Меж тем, она вызывала во мне странное чувство, в нем совмещались и тяга к женщине, и опаска, и даже непонятная жалость. Порой возникало и раздражение. Несколько раз я порывался узнать у нее печальный сюжет несостоявшегося замужества, но что-то неизменно удерживало. К тому же я мог и сам догадаться — отвергнутый не сумел соответствовать. Однажды я проявил интерес к ее необычным научным пристрастиям. Она оживилась и битый час втолковывала мне суть дискуссии — единосущен или единоподобен Господь. Коснулась и спора о двуначалии — неразделимости божеского и человеческого.

Да, это было весьма возвышенно, но мне становилось все очевидней, сколь велика между нами бездна. Я был на одном ее краю с моими трезвостью и здравомыслием, она — на другом, где ее собеседниками были неслышные мне голоса. Надо было вовремя сделать несколько разумных шагов, подальше от края, чтобы не рухнуть. Именно так я и поступил.

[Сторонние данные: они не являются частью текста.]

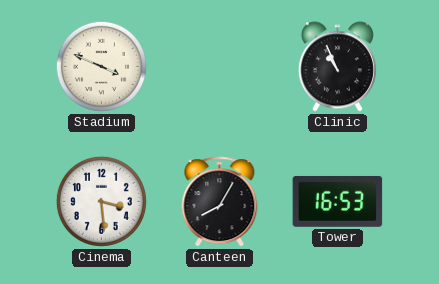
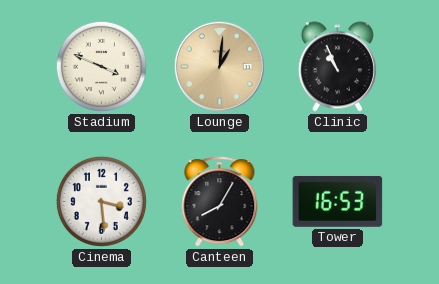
Lounge: none -> 1:01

Минуло лето, настала осень, а с нею — время специализации. Мне предстояло определиться, найти среди блюстителей права свое ли место, свою ли нишу — самый ответственный момент!

Всегда, когда нужно сделать выбор, утрачиваешь равновесие духа. Я даже не слишком врубился в известие, что соратники низложили Хрущева.

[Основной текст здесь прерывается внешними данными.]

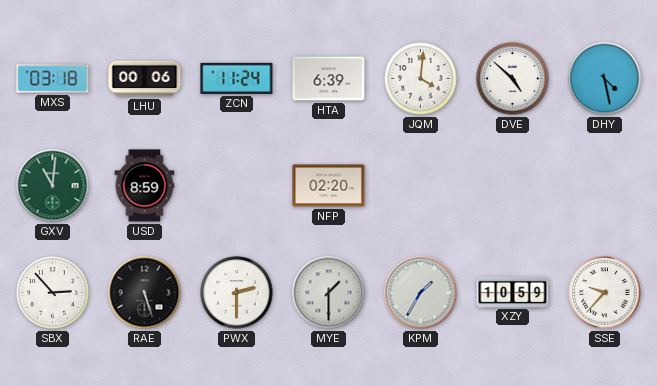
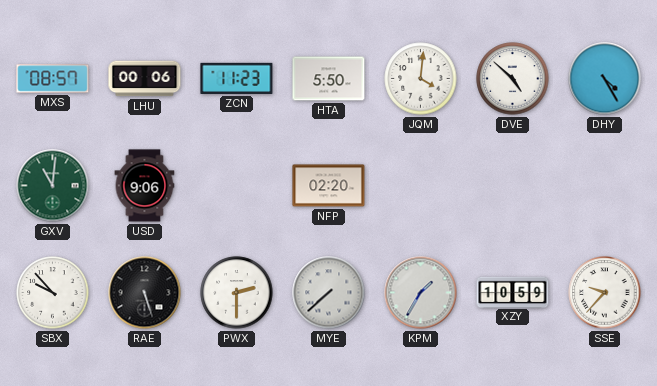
MXS: 03:18 -> 08:57
ZCN: 11:24 -> 11:23
HTA: 6:39 -> 5:50
DHY: 4:28 -> 4:25
USD: 8:59 -> 9:06
SBX: 2:53 -> 9:53
MYE: 1:30 -> 7:38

Однако последнее обстоятельство вызвало настоящую бурю в кругах гражданственно мыслящих личностей, вроде Веры Антоновны и отца. Родитель пребывал в ажитации, буквально не давал мне покоя. Глядя на то, как он метался, можно было и впрямь подумать, что он потерял своего благодетеля.

— Сам виноват, — говорил отец, — конечно, он сделал немало глупостей, но, главным образом, он дал маху, отрекшись от собственной опоры.

— Какая опора? — Я только вздыхал. — Когда и от кого он отрекся?

От этих слов мой отец взвивался, как будто бы я всадил в него шприц.

— Что значит «от кого»? — голосил он. — От ин-телли-генции, вот от кого! Только она его и поддерживала, а он к ней повернулся спиной.

Но что говорить о моем отце! Его дело — подхватывать чьи-то вскрики и подпевать чужим погудкам. Однако и Випер и Богушевич выглядели весьма озабоченными.

— Теперь невозможно будет дышать, — твердили они попеременно. — Не появится ни одной свежей строчки.

Я им сказал, что они мудилы. Нашли себе нового Марка Аврелия!

— Никто его не идеализирует, — сказал назидательно Богушевич, — но он символизировал оттепель.

Я восхитился:

— Дивная оттепель! Что там произошло в Будапеште? А все эти слухи про Новочеркасск? Сами рассказывали между прочим.

Оба смутились, но ненадолго. Чем лучше бьешь по чужим аргументам, тем их успешнее укрепляешь.